Appellants plainly made no submissible case against respondent for breach of implied warranty and they were not entitled to judgment against respondent. The verdict against Amberson and Associates, Inc., was also flawed because of the erroneous jury instructions and the contradictory verdicts, but Amberson and Associates, Inc., have not appealed and that issue is therefore not before us. Appellants’ first point is denied.

In their second point, appellants contend the court erred when it refused to submit their Count III claim for fraud. That claim was based on the allegation that respondent represented to appellants that if they purchased the house, a Homeowners Warranty insurance policy would be provided. No such policy was furnished and the petition alleged that respondent knew no policy would be issued.

As the evidence developed, it became apparent that the dispute was not over a representation that the residence would qualify for Homeowners Warranty insurance, but who would pay the premium. According to appellants, the premium was to have been included in the sale price. According to respondent, the coverage would have been available had appellants been willing to assume the premium charge. It was agreed that no policy was issued and appellants knew or should have known of that fact at or after the closing of the sale when no policy was delivered. The subject of the Homeowners Warranty policy was not raised by appellants until more than two years after the purchase had been concluded.

If it be assumed for purposes of the point that the petition allegation was sufficient in the matter of the Homeowners Warranty policy and that appellants did not waive their claim by closing the transaction without obtaining the policy which they contend was a component of the sale, they nevertheless failed to prove the essential elements of a fraud claim.

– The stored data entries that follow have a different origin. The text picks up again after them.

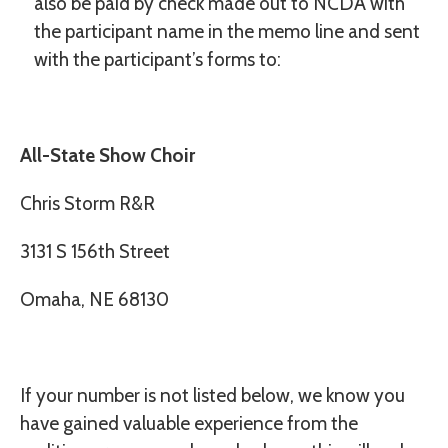
also be paid by check made out to
NCDA
with
the participant name in the memo line and sent
with the participant’s forms to:
All-State Show Choir
Chris Storm R&R
3131 S 156th Street
Omaha, NE 68130
If your number is not listed below, we know you
have gained valuable experience from the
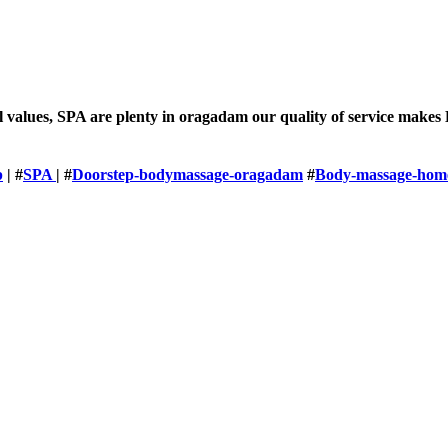
l values, SPA are plenty in oragadam our quality of service makes
p
| #
SPA
| #
Doorstep-bodymassage-oragadam
#
Body-massage-home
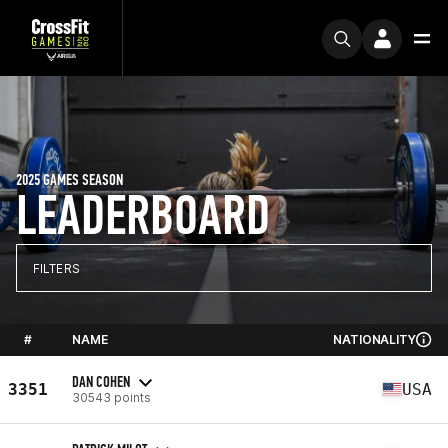
2025 GAMES SEASON
LEADERBOARD
FILTERS
#
NAME
NATIONALITY
DAN COHEN
3351
USA
30543 points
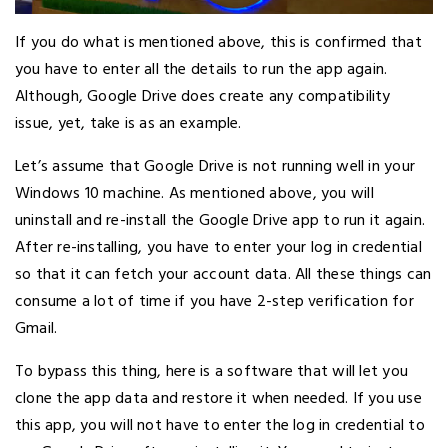
If you do what is mentioned above, this is confirmed that
you have to enter all the details to run the app again.
Although, Google Drive does create any compatibility
issue, yet, take is as an example.
Let’s assume that Google Drive is not running well in your
Windows 10 machine. As mentioned above, you will
uninstall and re-install the Google Drive app to run it again.
After re-installing, you have to enter your log in credential
so that it can fetch your account data. All these things can
consume a lot of time if you have 2-step verification for
Gmail.
To bypass this thing, here is a software that will let you
clone the app data and restore it when needed. If you use
this app, you will not have to enter the log in credential to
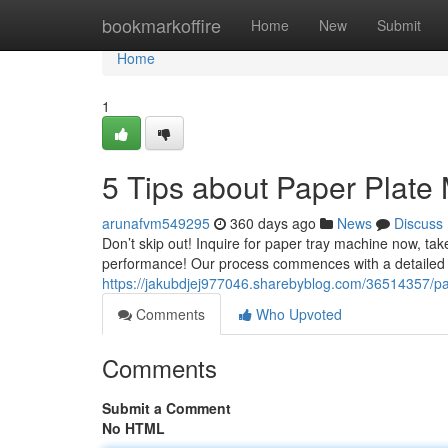
Home
bookmarkoffire
Home
New
Submit
Home
1
5 Tips about Paper Plat
arunafvm549295
360 days ago
News
Discuss
Don’t skip out! Inquire for paper tray machine now, ta
performance! Our process commences with a detailed di
https://jakubdjej977046.sharebyblog.com/36514357/p
Comments
Who Upvoted
Comments
Submit a Comment
No HTML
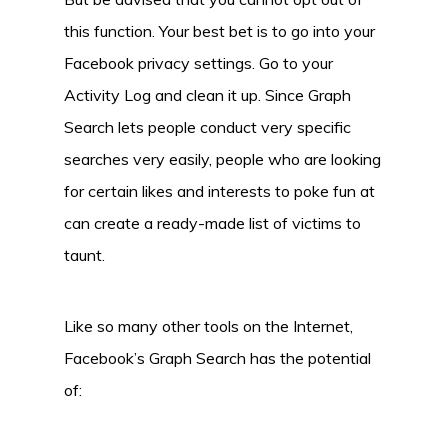
this function. Your best bet is to go into your
Facebook privacy settings. Go to your
Activity Log and clean it up. Since Graph
Search lets people conduct very specific
searches very easily, people who are looking
for certain likes and interests to poke fun at
can create a ready-made list of victims to
taunt.
Like so many other tools on the Internet,
Facebook’s Graph Search has the potential
of:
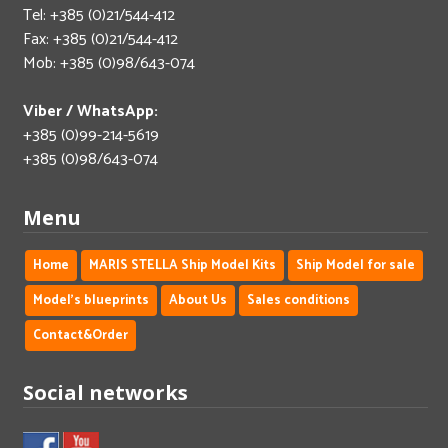
Tel: +385 (0)21/544-412
Fax: +385 (0)21/544-412
Mob: +385 (0)98/643-074
Viber / WhatsApp:
+385 (0)99-214-5619
+385 (0)98/643-074
Menu
Home
MARIS STELLA Ship Model Kits
Ship Model for sale
Model's blueprints
About Us
Sales conditions
Contact&Order
Social networks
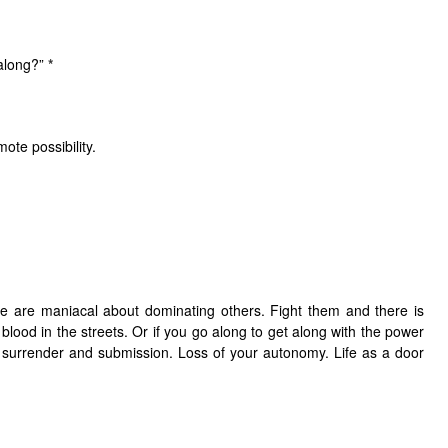
 along?”
*
mote possibility.
 are maniacal about dominating others. Fight them and there is
ely blood in the streets. Or if you go along to get along with the power
n surrender and submission. Loss of your autonomy. Life as a door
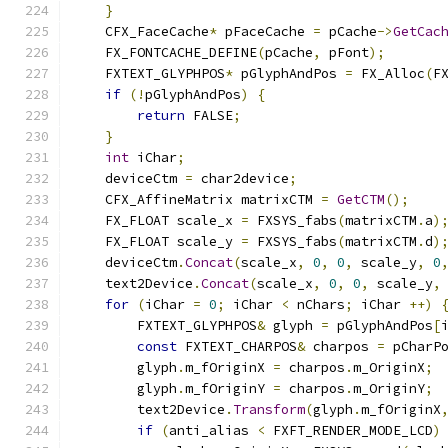
}
    CFX_FaceCache
*
 pFaceCache 
=
 pCache
->
GetCac
    FX_FONTCACHE_DEFINE
(
pCache
,
 pFont
);
    FXTEXT_GLYPHPOS
*
 pGlyphAndPos 
=
 FX_Alloc
(
F
if
(!
pGlyphAndPos
)
{
return
 FALSE
;
}
int
 iChar
;
    deviceCtm 
=
 char2device
;
    CFX_AffineMatrix matrixCTM 
=
GetCTM
();
    FX_FLOAT scale_x 
=
 FXSYS_fabs
(
matrixCTM
.
a
)
    FX_FLOAT scale_y 
=
 FXSYS_fabs
(
matrixCTM
.
d
)
    deviceCtm
.
Concat
(
scale_x
,
0
,
0
,
 scale_y
,
0
    text2Device
.
Concat
(
scale_x
,
0
,
0
,
 scale_y
,
for
(
iChar 
=
0
;
 iChar 
<
 nChars
;
 iChar 
++)
        FXTEXT_GLYPHPOS
&
 glyph 
=
 pGlyphAndPos
[
const
 FXTEXT_CHARPOS
&
 charpos 
=
 pCharP
        glyph
.
m_fOriginX 
=
 charpos
.
m_OriginX
;
        glyph
.
m_fOriginY 
=
 charpos
.
m_OriginY
;
        text2Device
.
Transform
(
glyph
.
m_fOriginX
if
(
anti_alias 
<
 FXFT_RENDER_MODE_LCD
)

Among the elements of a case of fraudulent misrepresentation is evidence that the hearer of the misrepresentation relied on the truth of the representation which must have been material to the transaction. Clark v. Olson, 726 S.W.2d 718, 719 (Mo. banc 1987). In the present case, appellants did not testify that they relied on receipt of a Homeowners Warranty policy, as a condition to making the purchase of the residence, as obviously they could not do considering the fact that they closed the transaction without protest until some two years later. Moreover, Mrs. Logan testified that they would have bought the house regardless of the issuance of the policy. According to her, the decision to buy the house was made before the subject of the policy was discussed.

On appellants’ evidence no case of fraud was made because the alleged representation was shown not to have been material and appellants placed no reliance on it as a basis for deciding to buy the residence. The court did not err when it directed a verdict for defendants on appellants’ petition Count III.

THE JUDGMENT IS AFFIRMED.

All concur.

. Appellants’ first petition count for breach of contract was abandoned by appellants and is not in issue.